From a clinical perspective, the most important finding of the present study was the unanticipated worse in-hospital outcome in Japanese patients. We demonstrated by machine learning approach that the prognostic factors for in-hospital mortality were almost same in both cohorts; however, the relative importance of the factors varied. Physical stress was the most important prognostic factor for in-hospital mortality in both cohorts. However, the prevalence of physical stressors was higher in Japanese patients and might have been responsible for the higher in-hospital mortality in this cohort. This observation is in line with our previous study demonstrating that physical triggers of TTS are independent predictors of poor in-hospital outcomes [12, 13]. Japanese patients were more likely to have cardiogenic shock than European patients. It is notable that in patients with cardiogenic shock IABP was more often used in Japan compared to Europe (35.9 vs. 23.5%).

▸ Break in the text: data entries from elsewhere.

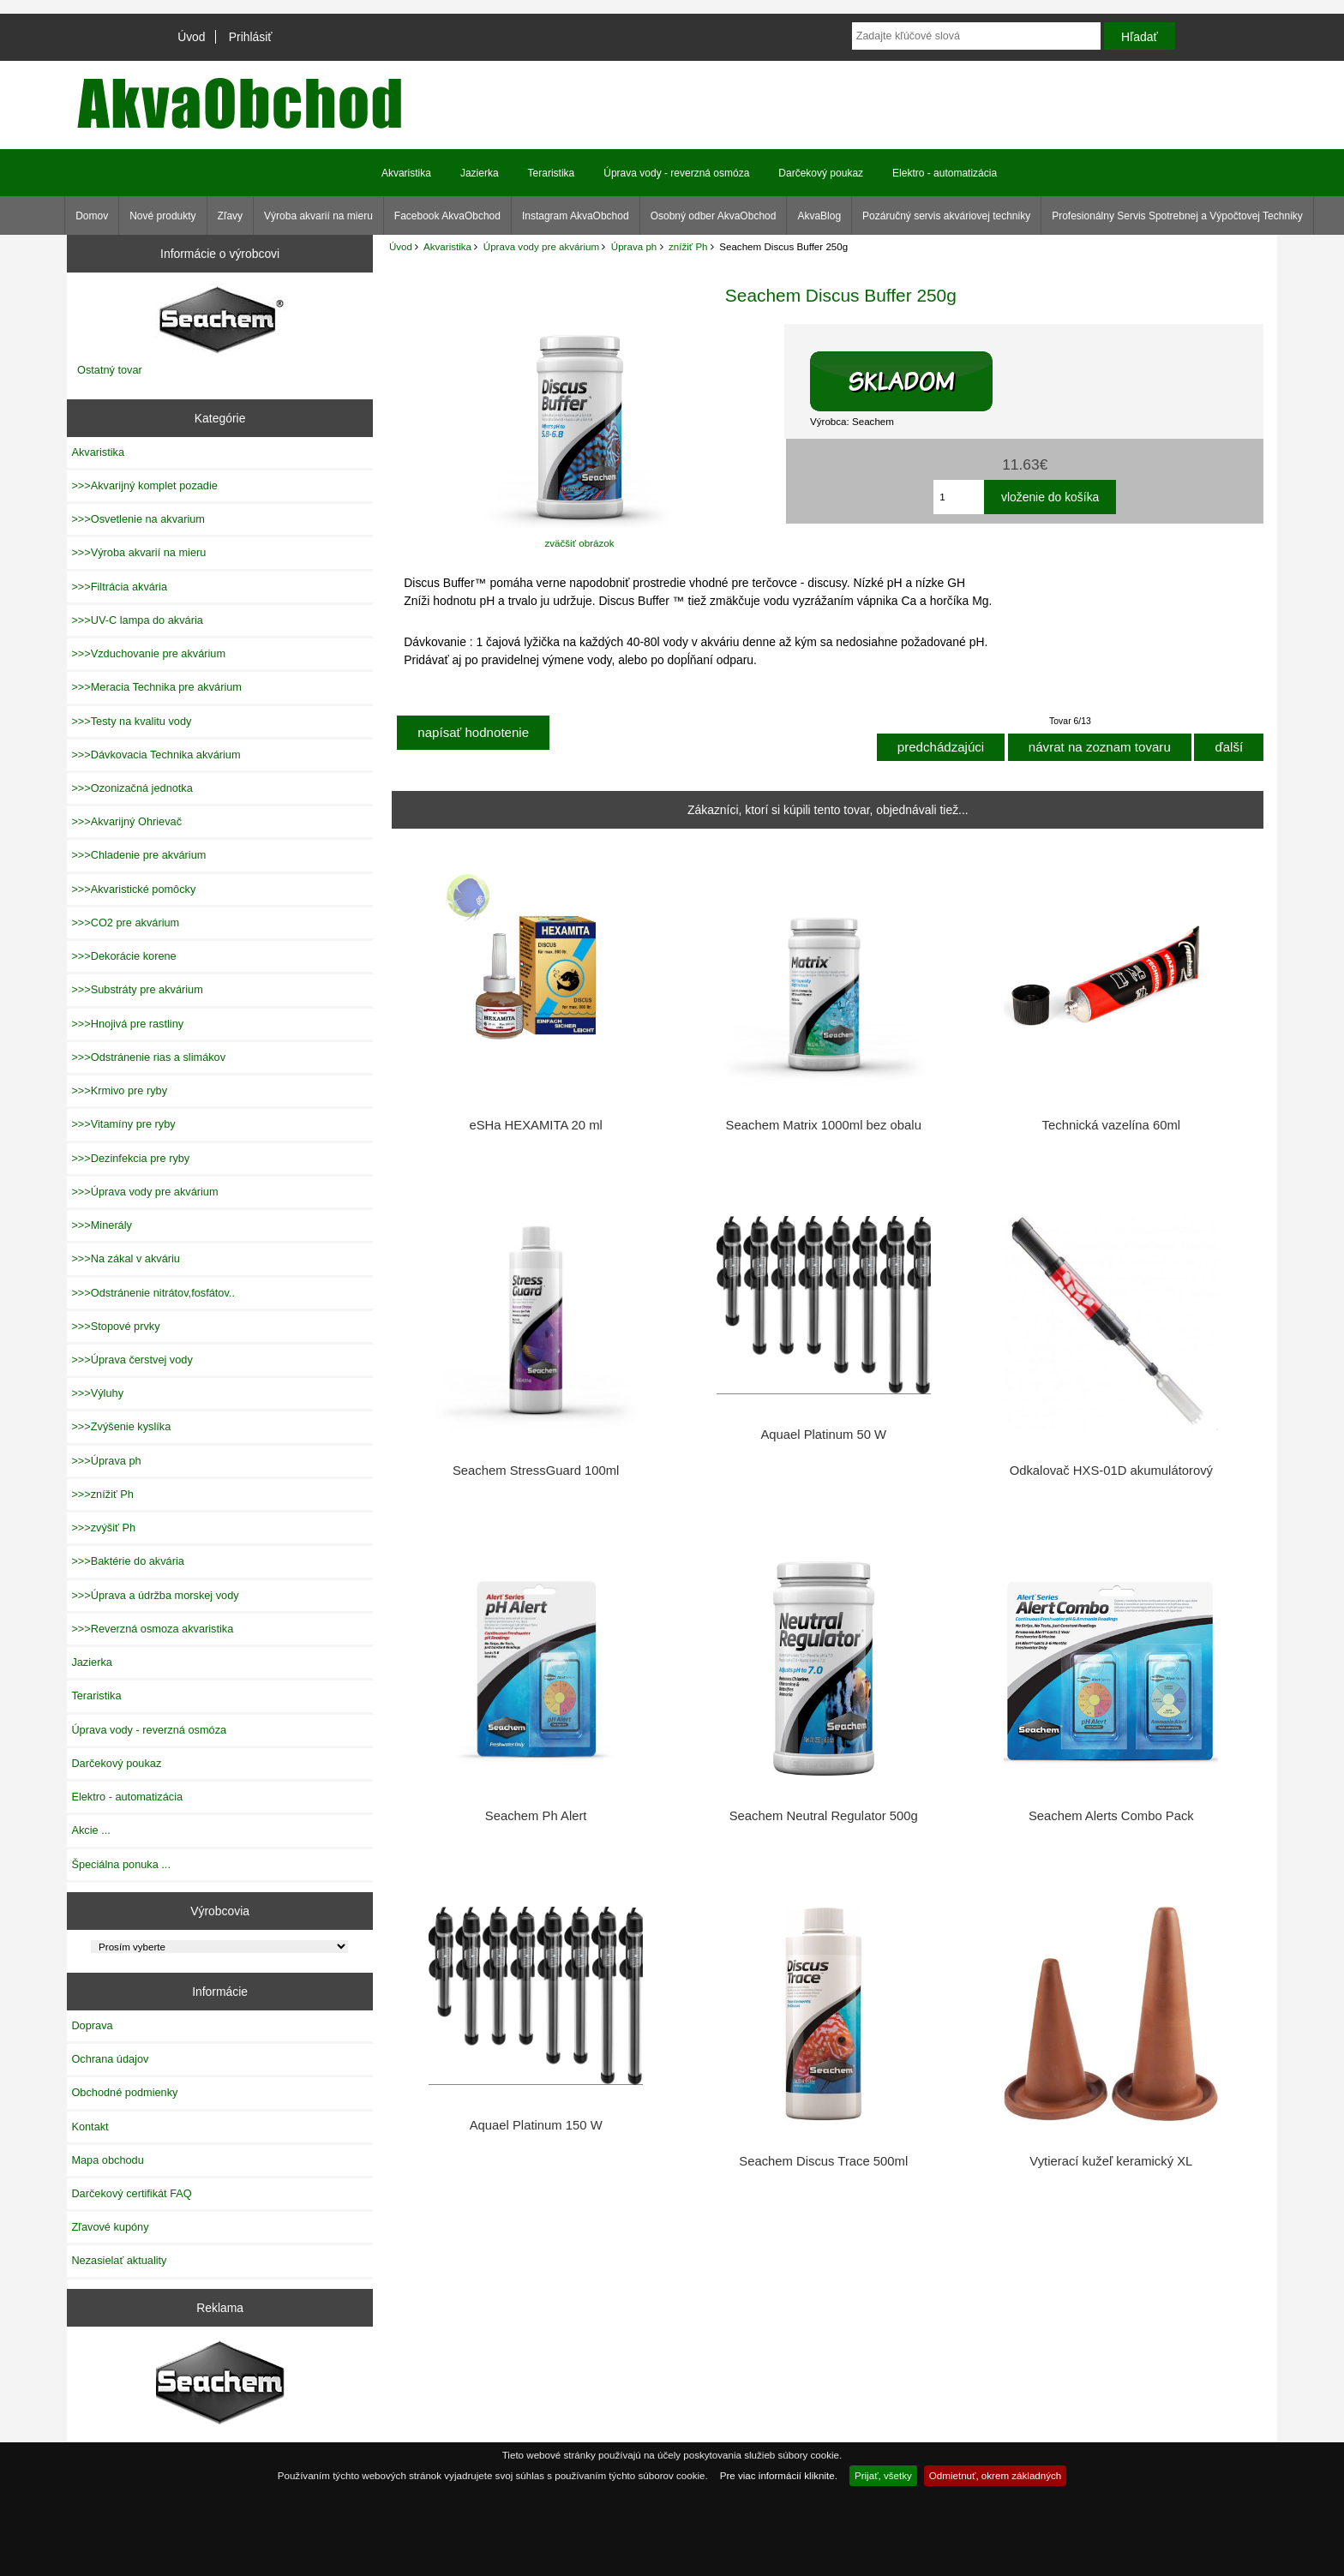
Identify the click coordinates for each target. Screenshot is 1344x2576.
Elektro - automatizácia (944, 173)
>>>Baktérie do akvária (127, 1561)
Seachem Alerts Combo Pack (1111, 1816)
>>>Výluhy (97, 1393)
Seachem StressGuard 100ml (536, 1470)
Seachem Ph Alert (536, 1816)
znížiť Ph (688, 246)
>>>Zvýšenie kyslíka (121, 1426)
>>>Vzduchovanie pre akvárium (148, 653)
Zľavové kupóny (109, 2226)
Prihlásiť (251, 37)
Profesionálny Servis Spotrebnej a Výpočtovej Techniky (1177, 216)
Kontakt (89, 2126)
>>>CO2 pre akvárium (125, 922)
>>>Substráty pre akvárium (136, 989)
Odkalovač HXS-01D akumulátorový (1111, 1470)
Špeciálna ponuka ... (121, 1864)
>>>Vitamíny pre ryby (123, 1123)
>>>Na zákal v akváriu (125, 1258)
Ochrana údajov (109, 2058)
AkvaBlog (819, 216)
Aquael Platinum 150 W (536, 2125)
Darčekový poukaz (820, 173)
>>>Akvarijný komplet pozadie (144, 485)
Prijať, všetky (883, 2475)
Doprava (91, 2025)
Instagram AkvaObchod (575, 216)
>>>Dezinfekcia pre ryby (130, 1158)
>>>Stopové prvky (115, 1326)
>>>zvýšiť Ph (103, 1527)
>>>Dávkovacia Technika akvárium (155, 754)
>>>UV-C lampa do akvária (136, 620)
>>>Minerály (101, 1225)
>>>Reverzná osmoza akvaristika (152, 1628)
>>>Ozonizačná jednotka (131, 788)
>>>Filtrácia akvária (119, 586)
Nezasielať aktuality (118, 2260)
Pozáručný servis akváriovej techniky (946, 216)
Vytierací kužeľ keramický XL (1110, 2161)
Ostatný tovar (109, 369)
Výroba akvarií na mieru (318, 216)
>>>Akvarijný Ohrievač (126, 821)
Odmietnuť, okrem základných (995, 2475)
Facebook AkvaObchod (447, 216)
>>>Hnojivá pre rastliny (127, 1023)
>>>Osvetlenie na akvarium (138, 518)
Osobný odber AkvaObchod (714, 216)
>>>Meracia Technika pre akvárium (156, 686)
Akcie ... (90, 1830)
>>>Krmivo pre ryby (119, 1090)
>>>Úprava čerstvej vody (131, 1359)
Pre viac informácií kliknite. (778, 2475)
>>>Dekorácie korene (123, 956)
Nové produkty (162, 216)
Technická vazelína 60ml (1111, 1125)
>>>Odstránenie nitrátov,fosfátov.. (153, 1292)
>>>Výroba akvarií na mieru (138, 552)
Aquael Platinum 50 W (823, 1434)
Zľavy (230, 216)
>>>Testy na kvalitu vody (131, 721)
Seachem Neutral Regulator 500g (823, 1816)
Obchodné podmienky (124, 2092)
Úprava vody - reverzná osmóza (676, 173)
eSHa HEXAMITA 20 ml (535, 1125)
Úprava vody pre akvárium (541, 246)
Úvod (191, 37)
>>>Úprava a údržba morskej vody (154, 1595)
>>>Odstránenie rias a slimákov (148, 1057)
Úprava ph (634, 246)
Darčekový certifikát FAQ (131, 2193)
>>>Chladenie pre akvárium (138, 854)
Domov (91, 216)
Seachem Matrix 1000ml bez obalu (823, 1125)
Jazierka (479, 173)
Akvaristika (447, 246)
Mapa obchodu (107, 2160)
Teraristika (551, 173)
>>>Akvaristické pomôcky (133, 889)
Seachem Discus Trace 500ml (823, 2161)
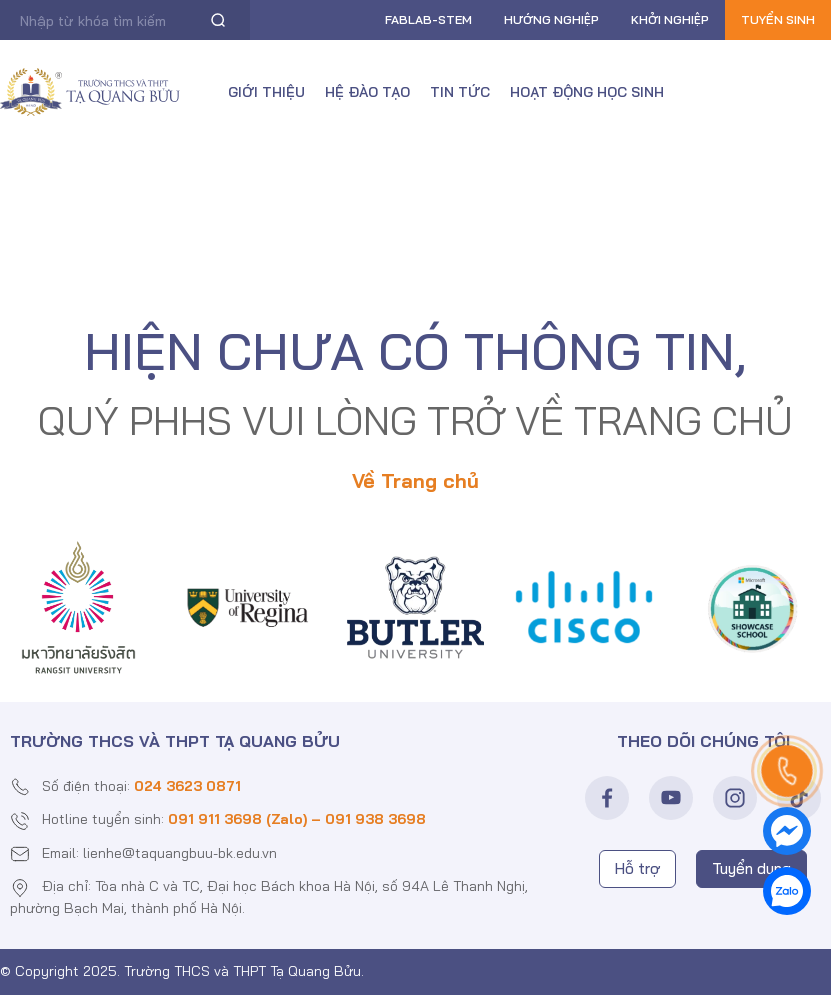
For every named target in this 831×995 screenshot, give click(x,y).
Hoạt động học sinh (587, 92)
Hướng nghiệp (551, 19)
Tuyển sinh (778, 19)
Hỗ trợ (637, 868)
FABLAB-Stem (428, 19)
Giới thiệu (266, 92)
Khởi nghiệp (670, 19)
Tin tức (460, 92)
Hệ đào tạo (367, 92)
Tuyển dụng (751, 868)
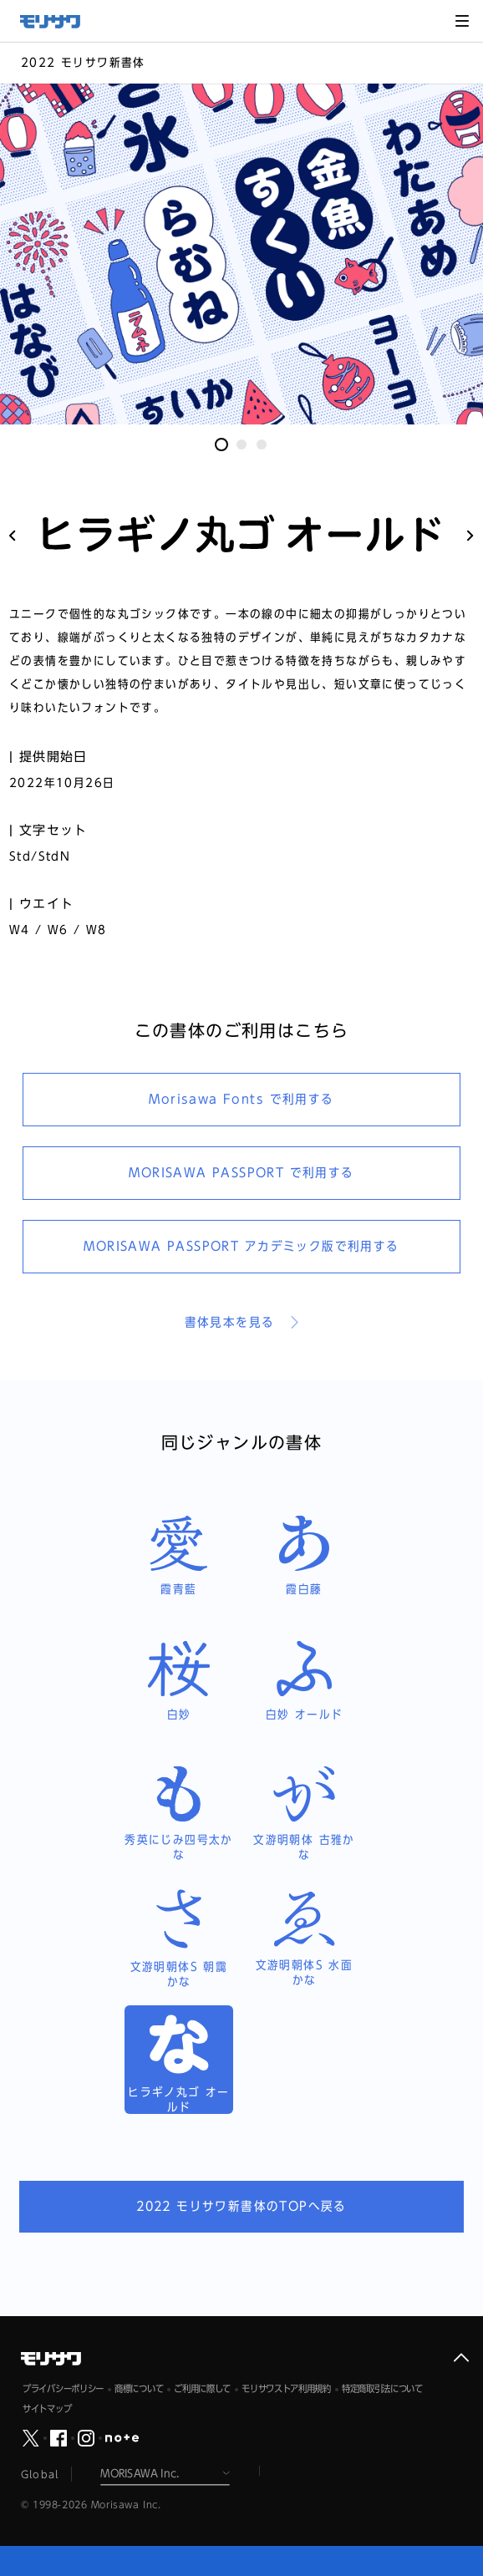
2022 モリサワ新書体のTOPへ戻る (241, 2206)
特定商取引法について (382, 2388)
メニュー (462, 21)
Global (39, 2474)
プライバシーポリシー (63, 2388)
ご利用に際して (202, 2388)
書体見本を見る (230, 1322)
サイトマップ (47, 2408)
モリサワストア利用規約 (286, 2388)
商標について (138, 2388)
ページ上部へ (461, 2358)
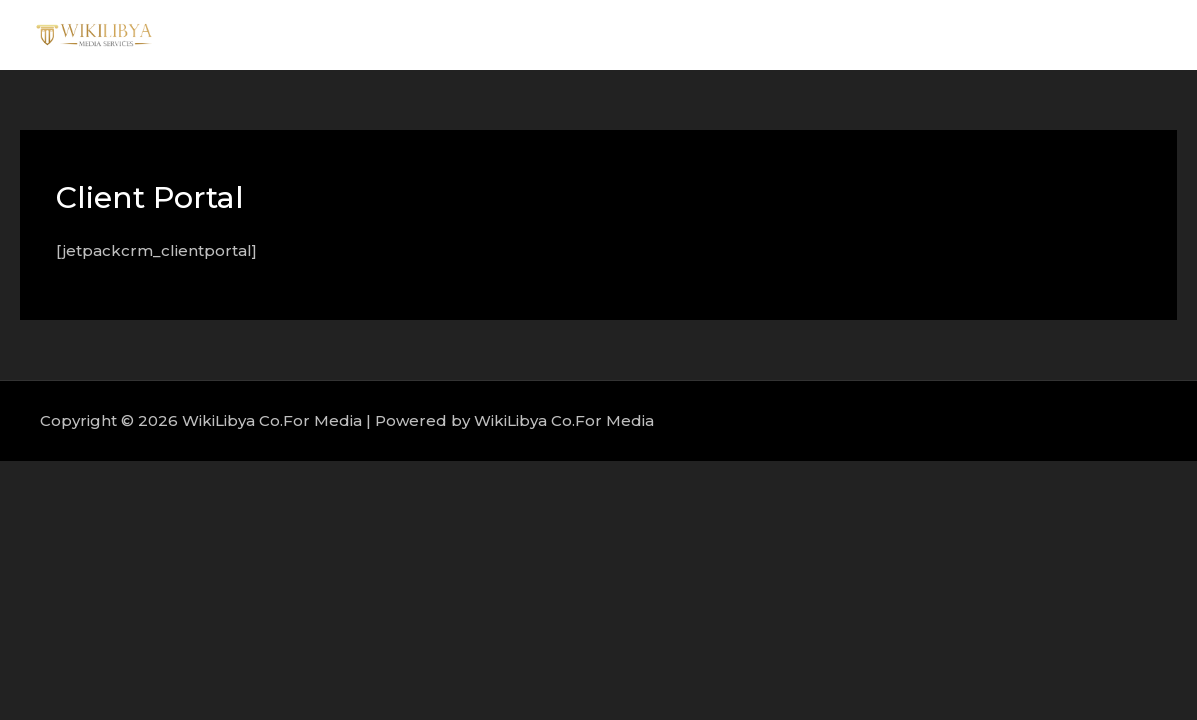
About (840, 34)
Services (927, 34)
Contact (1116, 34)
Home (761, 34)
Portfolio (1022, 34)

Although a role for genetics in TTS has not yet been fully uncovered, we examined whether ethnicity independently influences outcomes. Brinjikji et al., in their nation-wide study in the US, found that ethnicity was not associated with in-hospital mortality in TTS [32]; their study, however, had a very small proportion of Asian patients and included only patients located in the US without taking also geographic differences into account. Notably, we revealed in the present study by use of three different statistical approaches that two different multiple logistic regression models (with and without ethnicity) had almost same accuracies of a risk prediction for in-hospital death. This observation can be interpreted that ethnicity, per se, does not have an additional impact on in-hospital death beyond that caused by differences of other clinical backgrounds. Nevertheless, patients with different ethnicities were enrolled from different regions, and so differences between groups could be due to geographic and socioeconomic factors and regional differences in therapeutic strategies. Therefore, further studies are needed to clarify the impact of genetic factors on in-hospital outcomes of TTS patients.

Conclusions

This large-scale head-to-head comparative study provides important insights into ethnic disparities between Japanese and European TTS patients. Japanese patients are older and more likely to be male than European patients; they also have a significantly higher prevalence of physical triggers. Cardiogenic shock and in-hospital death are more common in Japanese patients. Ethnicity, per se, does not appear to have an additional impact on in-hospital mortality, beyond that caused by differences of other clinical backgrounds. Presence of physical stress is the most important prognostic factor in both Japanese and European patients. Thus, the worse in-hospital outcome in Japanese patients is mainly driven by the higher prevalence of physical triggers in this cohort.